Content starts
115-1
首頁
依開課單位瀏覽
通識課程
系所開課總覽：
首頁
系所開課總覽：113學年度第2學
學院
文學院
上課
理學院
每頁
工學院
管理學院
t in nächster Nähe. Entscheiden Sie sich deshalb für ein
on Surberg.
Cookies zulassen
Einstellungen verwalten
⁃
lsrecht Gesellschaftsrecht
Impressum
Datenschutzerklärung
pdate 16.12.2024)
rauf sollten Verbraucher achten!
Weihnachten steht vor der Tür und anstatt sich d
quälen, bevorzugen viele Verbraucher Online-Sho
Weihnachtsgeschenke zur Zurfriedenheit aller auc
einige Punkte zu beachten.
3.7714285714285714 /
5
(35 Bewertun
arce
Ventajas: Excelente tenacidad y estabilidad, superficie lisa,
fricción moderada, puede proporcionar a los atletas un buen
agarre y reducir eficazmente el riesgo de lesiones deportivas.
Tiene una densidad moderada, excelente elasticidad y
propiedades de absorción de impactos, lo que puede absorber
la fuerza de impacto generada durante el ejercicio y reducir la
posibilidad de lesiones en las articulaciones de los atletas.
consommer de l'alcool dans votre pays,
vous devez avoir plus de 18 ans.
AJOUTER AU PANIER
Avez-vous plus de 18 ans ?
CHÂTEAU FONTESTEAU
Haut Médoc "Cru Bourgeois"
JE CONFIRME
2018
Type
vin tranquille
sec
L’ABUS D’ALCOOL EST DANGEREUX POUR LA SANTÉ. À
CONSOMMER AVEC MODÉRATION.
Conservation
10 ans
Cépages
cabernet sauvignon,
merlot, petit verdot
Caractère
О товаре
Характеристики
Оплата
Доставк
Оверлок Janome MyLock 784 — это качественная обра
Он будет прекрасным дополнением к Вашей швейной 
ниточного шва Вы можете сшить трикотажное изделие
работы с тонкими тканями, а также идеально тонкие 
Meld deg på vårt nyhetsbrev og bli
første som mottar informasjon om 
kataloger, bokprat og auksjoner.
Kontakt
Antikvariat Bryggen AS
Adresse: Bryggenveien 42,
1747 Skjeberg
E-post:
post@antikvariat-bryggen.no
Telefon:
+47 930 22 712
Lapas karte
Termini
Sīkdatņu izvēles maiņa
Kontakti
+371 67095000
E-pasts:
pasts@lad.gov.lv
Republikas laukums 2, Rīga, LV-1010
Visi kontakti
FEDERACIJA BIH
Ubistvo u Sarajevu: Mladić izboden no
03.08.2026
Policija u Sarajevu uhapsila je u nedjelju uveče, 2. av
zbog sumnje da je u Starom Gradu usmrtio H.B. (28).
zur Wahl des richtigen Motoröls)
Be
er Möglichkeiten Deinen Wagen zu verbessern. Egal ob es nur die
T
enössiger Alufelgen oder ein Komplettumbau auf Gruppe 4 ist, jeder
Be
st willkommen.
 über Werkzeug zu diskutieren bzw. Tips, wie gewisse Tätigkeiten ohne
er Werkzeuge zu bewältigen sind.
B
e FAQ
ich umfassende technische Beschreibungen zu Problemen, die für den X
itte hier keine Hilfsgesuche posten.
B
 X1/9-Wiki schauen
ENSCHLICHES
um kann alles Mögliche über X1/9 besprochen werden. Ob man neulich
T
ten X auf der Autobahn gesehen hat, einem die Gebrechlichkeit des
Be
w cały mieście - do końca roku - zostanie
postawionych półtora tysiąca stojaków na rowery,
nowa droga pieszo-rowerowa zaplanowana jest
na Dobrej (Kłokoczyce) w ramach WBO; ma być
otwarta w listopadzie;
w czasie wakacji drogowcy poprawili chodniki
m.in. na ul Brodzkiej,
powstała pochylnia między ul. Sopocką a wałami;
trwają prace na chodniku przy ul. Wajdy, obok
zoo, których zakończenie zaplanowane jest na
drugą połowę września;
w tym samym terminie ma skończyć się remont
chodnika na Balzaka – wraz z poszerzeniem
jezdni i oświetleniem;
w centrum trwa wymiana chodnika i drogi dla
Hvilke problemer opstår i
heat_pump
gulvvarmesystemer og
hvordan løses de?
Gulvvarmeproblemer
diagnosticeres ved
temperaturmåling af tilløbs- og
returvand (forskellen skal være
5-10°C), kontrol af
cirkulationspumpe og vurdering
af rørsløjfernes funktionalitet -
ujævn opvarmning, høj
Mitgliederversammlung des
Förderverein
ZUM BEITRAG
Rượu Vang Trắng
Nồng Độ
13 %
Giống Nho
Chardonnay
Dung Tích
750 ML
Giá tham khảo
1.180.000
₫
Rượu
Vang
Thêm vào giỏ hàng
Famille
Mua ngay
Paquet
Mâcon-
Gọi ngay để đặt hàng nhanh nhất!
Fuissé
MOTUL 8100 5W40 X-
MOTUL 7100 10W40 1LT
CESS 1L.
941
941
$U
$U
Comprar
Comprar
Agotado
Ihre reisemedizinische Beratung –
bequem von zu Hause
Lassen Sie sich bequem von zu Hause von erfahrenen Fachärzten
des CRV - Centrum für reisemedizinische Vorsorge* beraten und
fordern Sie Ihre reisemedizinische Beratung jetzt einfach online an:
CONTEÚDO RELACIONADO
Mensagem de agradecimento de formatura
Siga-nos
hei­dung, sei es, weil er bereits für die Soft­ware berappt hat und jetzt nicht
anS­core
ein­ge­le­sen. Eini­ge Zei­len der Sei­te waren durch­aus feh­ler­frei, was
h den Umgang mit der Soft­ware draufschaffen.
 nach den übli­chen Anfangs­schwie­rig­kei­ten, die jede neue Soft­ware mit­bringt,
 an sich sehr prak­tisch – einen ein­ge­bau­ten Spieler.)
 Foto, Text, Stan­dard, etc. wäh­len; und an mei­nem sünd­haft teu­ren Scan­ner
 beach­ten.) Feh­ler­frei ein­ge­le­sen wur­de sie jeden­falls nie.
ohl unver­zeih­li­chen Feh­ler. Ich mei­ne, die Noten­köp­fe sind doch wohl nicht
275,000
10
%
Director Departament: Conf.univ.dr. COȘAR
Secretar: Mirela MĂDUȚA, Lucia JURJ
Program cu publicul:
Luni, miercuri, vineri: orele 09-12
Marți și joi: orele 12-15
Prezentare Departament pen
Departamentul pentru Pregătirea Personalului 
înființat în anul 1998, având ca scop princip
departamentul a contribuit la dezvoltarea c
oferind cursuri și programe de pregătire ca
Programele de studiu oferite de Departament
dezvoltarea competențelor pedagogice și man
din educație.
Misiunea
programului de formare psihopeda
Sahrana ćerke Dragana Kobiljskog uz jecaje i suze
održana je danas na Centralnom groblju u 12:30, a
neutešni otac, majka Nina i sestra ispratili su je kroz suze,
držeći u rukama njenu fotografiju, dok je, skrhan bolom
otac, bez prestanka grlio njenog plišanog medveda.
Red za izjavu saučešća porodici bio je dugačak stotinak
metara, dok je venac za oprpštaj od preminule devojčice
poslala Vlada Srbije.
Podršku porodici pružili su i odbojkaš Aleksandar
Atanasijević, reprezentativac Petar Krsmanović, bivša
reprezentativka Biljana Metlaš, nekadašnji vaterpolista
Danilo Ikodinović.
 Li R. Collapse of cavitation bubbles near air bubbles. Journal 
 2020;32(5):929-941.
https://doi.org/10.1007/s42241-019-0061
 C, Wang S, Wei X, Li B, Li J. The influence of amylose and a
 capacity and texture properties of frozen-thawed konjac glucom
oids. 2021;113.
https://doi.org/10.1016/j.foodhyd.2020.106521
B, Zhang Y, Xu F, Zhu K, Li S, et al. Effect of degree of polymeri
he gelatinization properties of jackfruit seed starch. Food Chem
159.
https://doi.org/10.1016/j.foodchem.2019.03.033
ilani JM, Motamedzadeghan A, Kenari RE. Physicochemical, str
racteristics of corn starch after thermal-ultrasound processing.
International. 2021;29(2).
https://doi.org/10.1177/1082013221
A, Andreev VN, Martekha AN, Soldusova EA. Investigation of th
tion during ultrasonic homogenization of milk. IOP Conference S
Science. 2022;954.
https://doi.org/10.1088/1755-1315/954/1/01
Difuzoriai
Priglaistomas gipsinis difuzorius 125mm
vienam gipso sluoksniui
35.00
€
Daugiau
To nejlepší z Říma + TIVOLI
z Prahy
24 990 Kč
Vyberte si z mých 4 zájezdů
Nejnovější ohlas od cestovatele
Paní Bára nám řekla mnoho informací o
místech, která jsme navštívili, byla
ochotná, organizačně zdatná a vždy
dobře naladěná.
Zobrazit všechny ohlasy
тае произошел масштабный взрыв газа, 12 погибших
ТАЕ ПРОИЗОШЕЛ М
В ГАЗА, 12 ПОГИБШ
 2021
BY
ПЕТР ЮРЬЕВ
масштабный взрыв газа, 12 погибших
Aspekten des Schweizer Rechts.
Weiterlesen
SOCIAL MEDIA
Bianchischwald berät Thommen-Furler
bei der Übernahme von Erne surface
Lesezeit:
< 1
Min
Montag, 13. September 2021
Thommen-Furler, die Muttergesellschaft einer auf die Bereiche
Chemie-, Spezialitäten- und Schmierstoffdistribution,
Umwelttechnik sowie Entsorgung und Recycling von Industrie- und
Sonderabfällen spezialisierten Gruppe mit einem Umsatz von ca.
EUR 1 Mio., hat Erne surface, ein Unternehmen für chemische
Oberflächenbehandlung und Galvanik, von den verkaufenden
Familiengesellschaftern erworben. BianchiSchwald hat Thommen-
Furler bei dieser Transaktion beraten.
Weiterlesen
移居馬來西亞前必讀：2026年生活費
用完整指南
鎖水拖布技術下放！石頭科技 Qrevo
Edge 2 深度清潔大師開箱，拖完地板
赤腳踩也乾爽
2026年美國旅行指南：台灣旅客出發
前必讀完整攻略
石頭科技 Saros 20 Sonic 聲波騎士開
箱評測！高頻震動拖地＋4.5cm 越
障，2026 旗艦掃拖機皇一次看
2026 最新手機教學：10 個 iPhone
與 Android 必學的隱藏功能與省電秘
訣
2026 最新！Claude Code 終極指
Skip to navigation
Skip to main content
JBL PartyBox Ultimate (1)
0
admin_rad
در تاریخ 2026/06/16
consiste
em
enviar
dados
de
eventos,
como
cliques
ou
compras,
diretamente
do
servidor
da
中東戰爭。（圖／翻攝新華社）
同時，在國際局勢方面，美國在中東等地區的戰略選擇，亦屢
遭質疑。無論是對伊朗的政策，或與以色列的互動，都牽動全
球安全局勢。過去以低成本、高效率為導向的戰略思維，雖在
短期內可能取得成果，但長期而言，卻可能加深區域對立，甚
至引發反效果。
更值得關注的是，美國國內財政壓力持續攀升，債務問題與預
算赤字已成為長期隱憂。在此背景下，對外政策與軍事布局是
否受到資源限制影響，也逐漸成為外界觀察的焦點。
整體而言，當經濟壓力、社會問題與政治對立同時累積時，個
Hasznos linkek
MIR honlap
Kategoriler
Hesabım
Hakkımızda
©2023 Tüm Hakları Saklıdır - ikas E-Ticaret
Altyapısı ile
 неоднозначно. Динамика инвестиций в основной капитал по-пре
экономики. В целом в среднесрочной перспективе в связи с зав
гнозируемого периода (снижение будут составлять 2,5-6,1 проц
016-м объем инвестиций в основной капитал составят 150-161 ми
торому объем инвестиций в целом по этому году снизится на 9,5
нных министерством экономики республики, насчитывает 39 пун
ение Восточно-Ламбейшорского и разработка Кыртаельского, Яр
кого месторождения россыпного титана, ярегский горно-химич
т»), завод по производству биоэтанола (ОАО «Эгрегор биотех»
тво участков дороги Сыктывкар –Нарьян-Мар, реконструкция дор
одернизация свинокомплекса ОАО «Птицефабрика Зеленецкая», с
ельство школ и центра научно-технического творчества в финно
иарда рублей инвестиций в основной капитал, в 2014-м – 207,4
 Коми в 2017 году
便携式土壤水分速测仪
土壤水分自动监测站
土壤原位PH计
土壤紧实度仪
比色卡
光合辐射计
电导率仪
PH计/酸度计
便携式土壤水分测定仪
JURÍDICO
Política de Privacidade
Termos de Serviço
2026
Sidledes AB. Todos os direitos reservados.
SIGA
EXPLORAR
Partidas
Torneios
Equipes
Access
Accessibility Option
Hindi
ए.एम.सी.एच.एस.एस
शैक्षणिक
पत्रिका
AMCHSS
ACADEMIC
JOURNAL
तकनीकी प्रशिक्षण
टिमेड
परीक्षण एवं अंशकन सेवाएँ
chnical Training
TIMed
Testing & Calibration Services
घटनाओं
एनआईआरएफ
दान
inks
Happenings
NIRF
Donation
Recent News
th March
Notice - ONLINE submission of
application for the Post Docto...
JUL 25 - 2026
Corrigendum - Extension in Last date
Content ends
# WORK INSTRUCTION:
Indicate how many lines in the records above contain the word "porodici", giving only the number.

# WORKED SOLUTION:
2